Each individual tumor is unique and shaped by our immune response, which is itself unique to us, and by the initiating mutation or mutations. There are as many mechanisms as there are tumors, and the effect of tumor factors is contextual. However, each mechanism of tumor promotion, escape from the immune system, and metastasis provides a unique opportunity for therapeutic intervention and treatment. The most effective treatments will most likely involve a combination of targets unique to a particular tumor or family of tumors. We may need to treat underlying inflammation, as well as targeting the tumor stroma and vasculature as well as the tumor cells themselves and modulating the immune response. █
1. Hanson EM, Clements VK, Sinha P, Ilkovitch D, and Ostrand-Rosenberg S. 2009. Myeloid-Derived Suppressor Cells Down-Regulate L-Selectin Expression on CD4+ and CD8+ T Cells. J Immunol. 183(2): 937–944.
2. Sata, M. and Walsh, K. 1998. TNFa regulation of Fas ligand expression on the vascular endothelium modulates leukocyte extravasation. Nature Med. 4: 415–420.
3. Sata M, Luo Z, and Walsh K. 2001. Fas Ligand Overexpression on Allograft Endothelium Inhibits Inflammatory Cell Infiltration and Transplant-Associated Intimal Hyperplasia. J. Immunol. 166: 6964-6971.
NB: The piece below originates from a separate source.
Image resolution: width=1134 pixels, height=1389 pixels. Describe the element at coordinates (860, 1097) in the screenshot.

4. Joyce JA, Laakkonen P, Bernasconi M, Bergers G, Ruoslahti E, and Hanahan D. 2003. Stage-specific vascular markers revealed by phage display in a mouse model of pancreatic islet tumorigenesis. Cancer Cell 4: 393–403.
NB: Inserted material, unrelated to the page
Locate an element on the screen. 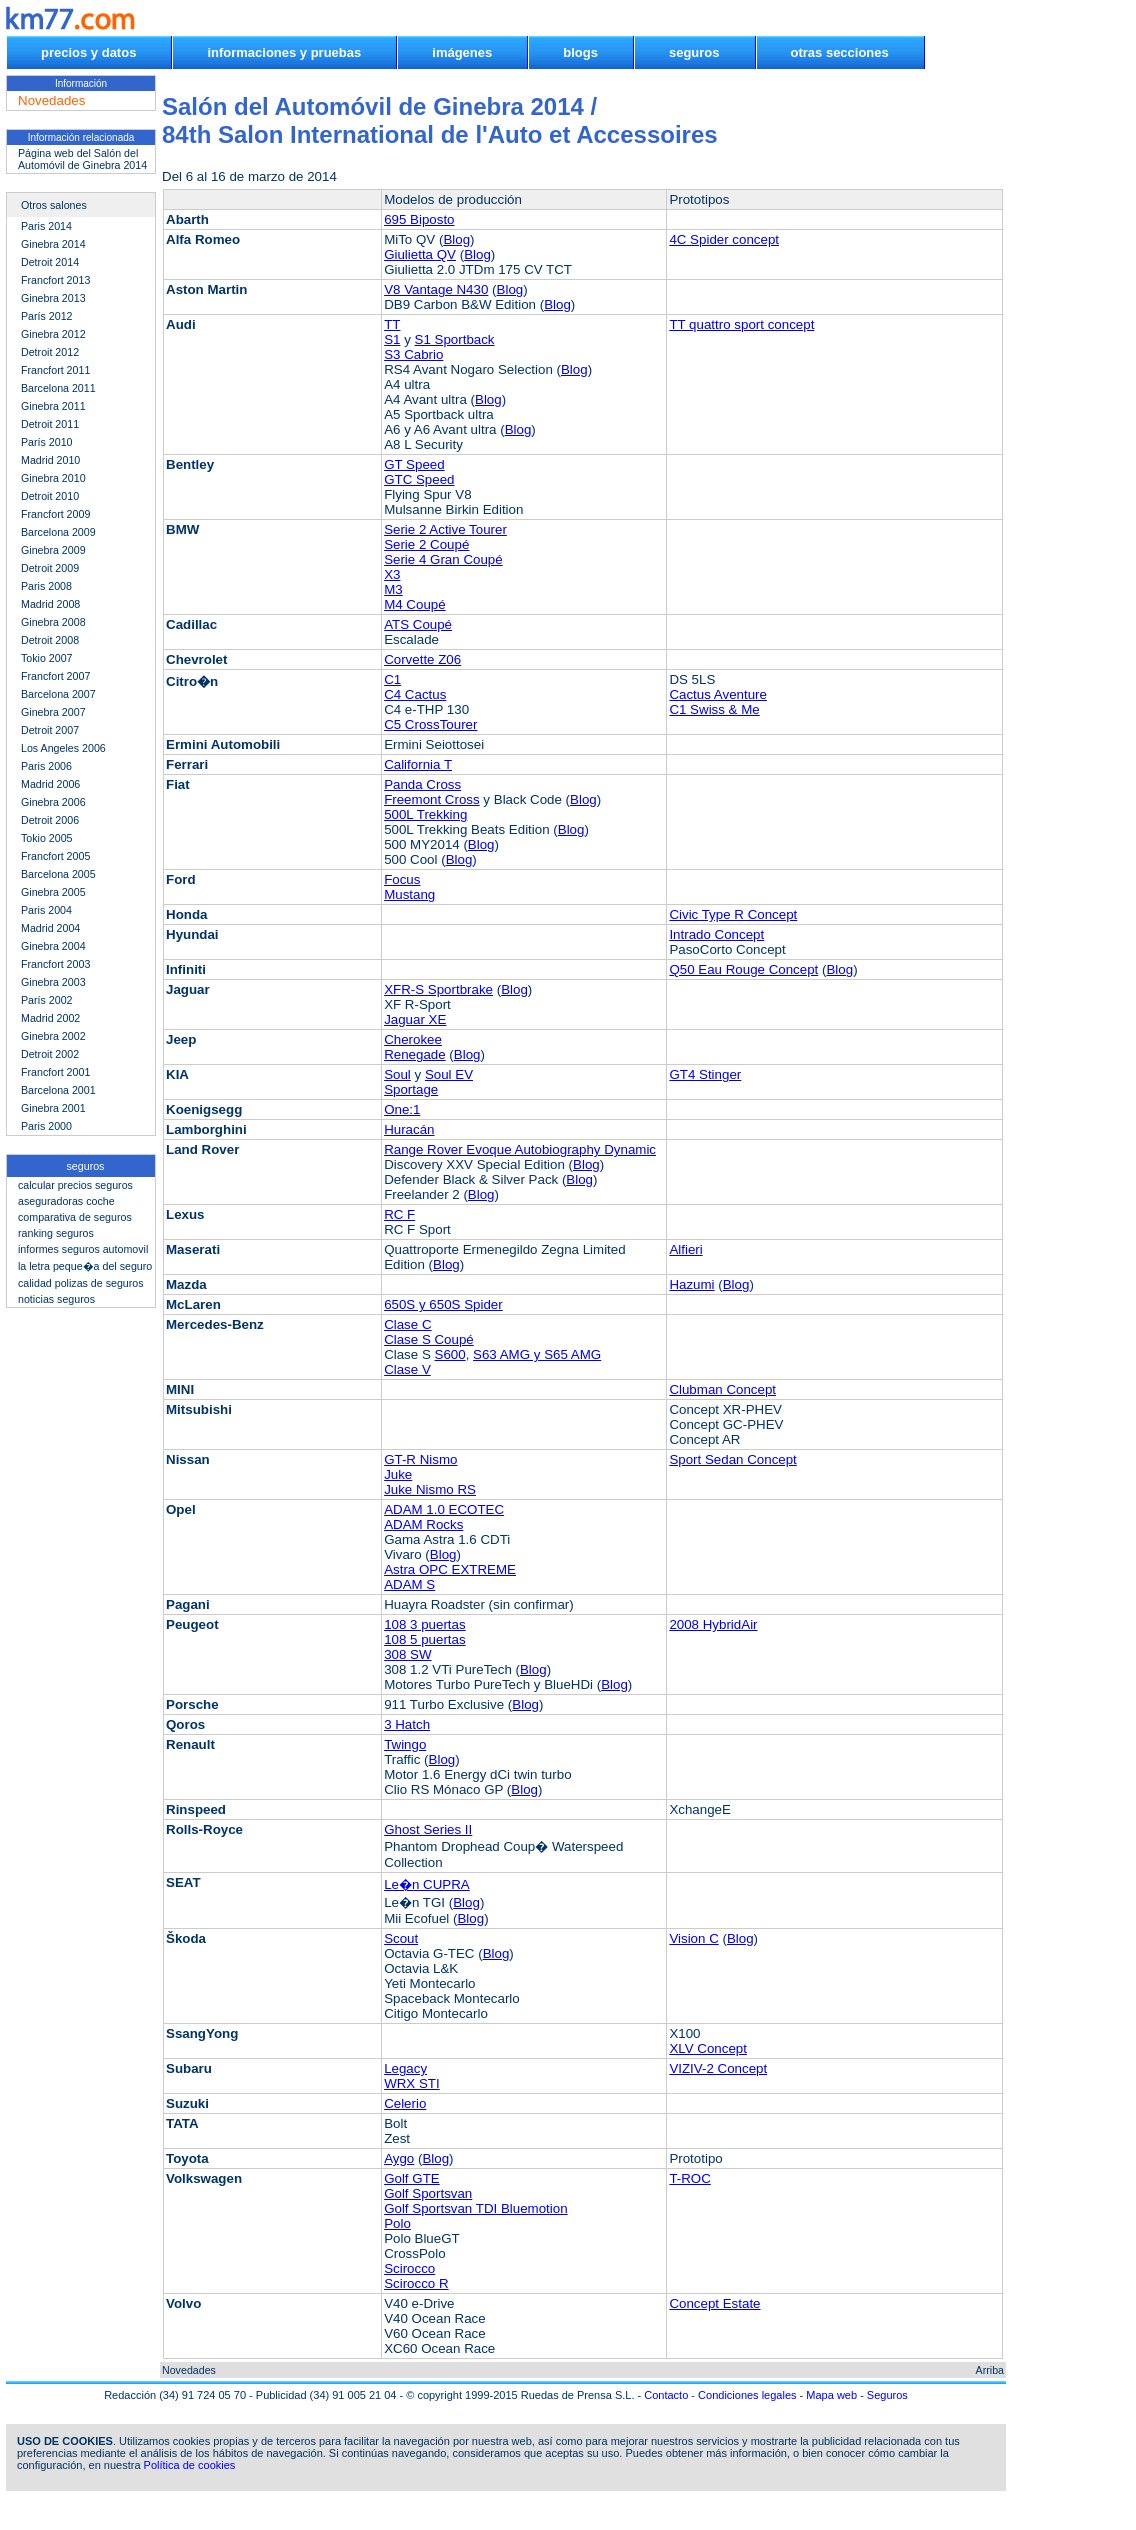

5. Johansson A, Juliana Hamzah J, Payne CJ, and Ganss R. 2012. Tumor-targeted TNFα stabilizes tumor vessels and enhances active immunotherapy. PNAS 109 (20): 7841–7846.
6. Porter DL, Levine BL, Kalos M, Bagg A, June CH. 2011. Chimeric antigen receptor-modified T cells in chronic lymphoid leukemia. N Engl J Med. 365 (8): 725-33.
7. Grupp SA, Kalos M, Barrett D, Aplenc R, Porter DL, Rheingold SR, Teachey DT, Chew A, Hauck B, Wright JF, Milone MC, Levine BL, June CH. 2013. Chimeric antigen receptor-modified T cells for acute lymphoid leukemia. N Engl J Med. 368 (16):1509-18.